Orphan Works Bill Back Before Congress Today
After killing the Orphan Works bill earlier this week, the House of Representatives is taking it up again today outraging talent from coast to coast. As a result, an urgent call has gone out to fans of all creative endeavors to lobby their congressmen to kill the bill one more time.
According to OpenCongress, the bill “would limit the amount of damages a copyright holder could collect from an infringer of an orphan work if the infringer performed a diligent search for the copyright holder before using their work. The goal of the legislation is to free up for reuse copyrighted works whose holders cannot be found. It would also set up a process for the Copyright Office to certify commercially-produced visual registries to help people locate the holder of a copyright and prevent the orphaning of works in the future.”
The Senate version of the bill can be seen here.
The House version of the bill can be seen here.
Organizations from across the creative arts field have risen to protest the bill as seen at this site.
Wikipedia describes an orphan work this way: “An orphan work is a copyrighted work where it is difficult or impossible to contact the copyright holder. This situation can arise for many reasons. The author could have never been publicly known because the work was published anonymously or the work may have never been traditionally published at all. The identity of the author could have been once known but the information lost over time. Even if the author is known, it may not be possible to determine who inherited the copyright and presently owns it. Nearly any work where a reasonable effort to locate the current copyright owner fails can be considered orphaned. However the designation is often used loosely and in some jurisdictions there is no legal definition at all.”
U.S. Representative Lamar Smith introduced a bill in May 2006 trying to tackle the issue by limiting what can be done when the copyright owner cannot be located. It was withdrawn from consideration that September. A similar bill surfaced in March of this year and was formally introduced to congress on April 24. The senate version includes the creation of a database of orphaned pictorial, graphic and sculptural works.
While the legislation was supported by libraries, archives, academic institutions, and filmmakers, it outraged creative people. The Artists Rights Society, the Illustrator’s Partnership of America the Advertising Photographers of America submitted 12 suggested amendments to make the bill more acceptable. The suggestions were not used.

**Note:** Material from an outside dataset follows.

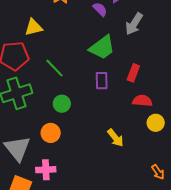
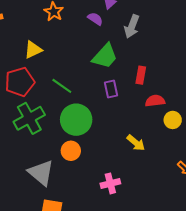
green circle: (62, 104) -> (76, 120), size x1.8
pink cross: (46, 170) -> (110, 183), moved

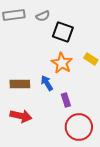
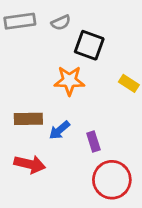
orange star: (62, 63) -> (69, 81), moved, turned -30
blue arrow: (47, 83) -> (59, 130), moved, turned -98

One of the most vocal proponents against the bill, Mark Simon, said, "It’s rather easy to understand how someone could read that phrase and think that a reasonably diligent search for a copyright holder could be a good thing for artists. One problem, the proposed law does not encourage a reasonably diligent search.
"In fact the legislation does the opposite. It makes it easy for someone to do a quick search on a registry and then call a work of art an orphan if is doesn’t show in the registry results. No other searching would need to be done to orphan a work. That’s not a diligent search. it’s lazy!
"The problem is that very few of the billions of copyrighted images will ever be registered on any of these registries, much less all of them. No artist I know has the time to pull out every work of art, sketch and photo they have ever produced and register them with every upcoming electronic database. Add to that any studio/artist expenses involved, assistants and assumed registration fees, and it’s even less likely much work will make its way into the registries."
Creators from all fields have protested the bill and enumerate among their objections:
• The "Dark Archive" – where infringers can register their paperwork in secret – will not protect our copyrights.
• An "Open Archive" – with orphaned work exposed to the public – would be a come-and-get-it bank for plagiarists and infringers.
• No rational business owner should have to give access to their inventory, metadata, client contact information, etc. to outside business interests.
• Artists cannot monitor tens or hundreds of thousands of images every day to see if somebody somewhere has infringed their work.
• There are more than a trillion images subject to orphaning each day.
• If someone can’t find me, that doesn’t mean I’ve orphaned my work.
• An unsuccessful search for a property owner should not be a license to steal.
• Artists should not have to digitize their life’s work at their own expense to comply with a law they don’t want or need.
• The high cost compliance would make compliance prohibitive.
• The loss of exclusive rights would undermine contractual agreements with clients.
• We cannot sell exclusive rights to clients if others can publish our work without our knowledge or consent.
• The loss of exclusive rights would devalue our entire inventories of work.
• Small business owners should not be forced to subsidize the business models of Big Internet firms.